We explain what blood is, how it is composed and the blood groups there are. Also, what are its features and functions.
Blood is a type of connective tissue in the body of vertebrate animals that circulates in their arteries, veins and capillaries, transporting the various nutrients produced by metabolism as well as oxygen , essential for cellular respiration.
It has a characteristic red color and it is a more or less dense liquid , in which there is a vast and complex set of cells and vital substances in a constant cycle called the cardiovascular system or the blood system.
Blood is vital for the functioning of the body and it is estimated that a human body contains between 5 and 6 liters of blood, which represents 7% of its total weight.
It is possible to extract it from its natural channels , a practice that is used as a method of analyzing the functioning of the different hormonal and metabolic systems of the body. However, a very drastic reduction in its quantity, its density or its content can cause death or serious damage to various organs and tissues.
The word blood comes from the Latin sanguis and there are various theories regarding its etymological origin. One of them, documented by Saint Isidore of Seville (560-636 AD), assures that the word originated from the adjective for "soft", since that was the texture of said substance when the first autopsies of the history.
It is a red colored liquid (dark in color when it is venous blood and light in color when it is arterial blood) and is of a non-Newtonian type, that is, whose viscosity varies with temperature and the shear stress applied to it.
It is a mostly aqueous solution with a colloidal matrix, whose pH range oscillates between (7.36 and 7.44) and its temperature is around 37 degrees, in ordinary health conditions.
Blood is composed primarily of water (91%), proteins (8%), and some other materials dissolved in it. Its characteristic color is due to the presence of hemoglobin, a pigment that is abundant in the red blood cells (erythrocytes) that compose it.
It is also made up of another large group of cells such as white blood cells (leukocytes) or platelets , in addition to proteins such as enzymes , hormones, nutrients and other vital substances, such as glucose. The blood also carries waste substances, which are then filtered and discarded from the body.
Blood is made up of two different phases, known as blood parts, which are:
Not all blood is identical and traditionally four blood types are distinguished whose determination is congenital, that is, it does not change throughout life nor is it optional.
Blood transfusion, for example, must be done according to the recipient's blood group, otherwise his body will receive the different blood as if it were a foreign substance and will defend itself against it.

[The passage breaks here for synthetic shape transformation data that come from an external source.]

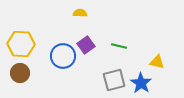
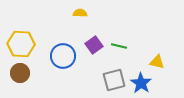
purple square: moved 8 px right
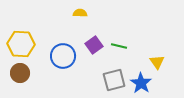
yellow triangle: rotated 42 degrees clockwise
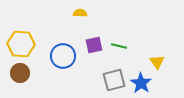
purple square: rotated 24 degrees clockwise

This is due to the presence of certain defensive proteins called antigens and antibodies, which are in both red blood cells and plasma.
These groups are:
The process of blood formation is called hematopoiesis and takes place in organs and tissues of the body specialized in this function, such as the bone marrow inside the bones, together with the liver, endocrine glands and kidneys, in charge to produce its cellular, enzymatic and aqueous component.
Red blood cells live for about 120 days , after which they are filtered by the liver for their degeneration and recycling of iron , as well as the expulsion of residual bilirubin when hemoglobin is broken down. They are immediately replaced by fresh globules that perpetuate the cycle.
The functions of the blood are diverse, namely:
Blood circulation is what keeps the body running and the various tissues alive and nourished. The bloodstream reaches the most unknown regions of the body through a wide system of conduits: arteries (for oxygenated blood), veins (for deoxygenated blood) and smaller blood capillaries.
The motor of this cycle is the heart , which continuously pumps and sucks blood, keeping it in a continuous flow from the organs and tissues to the respiratory system and back to the confines of the body.
Blood can suffer from numerous diseases or ailments, grouped based on four principles of action on it:
Blood has played an important role in the human imagination from an early age. It has been associated with life and therefore with a certain sacred character that gave it central roles in rites, sacrifices and mythical narratives .
In Greco-Roman antiquity it was considered one of the four humors that make up the human body (in the theory of the humors of Hippocrates) together with yellow bile, black bile and phlegm and, therefore, a determining factor in health and in the character of individuals.
Numerous mythological stories grant it curative or poisonous properties, depending on the creature from which it is extracted, and the beings that subsist from ingesting the blood of others were always considered cursed or evil beings, as is the case with vampirism.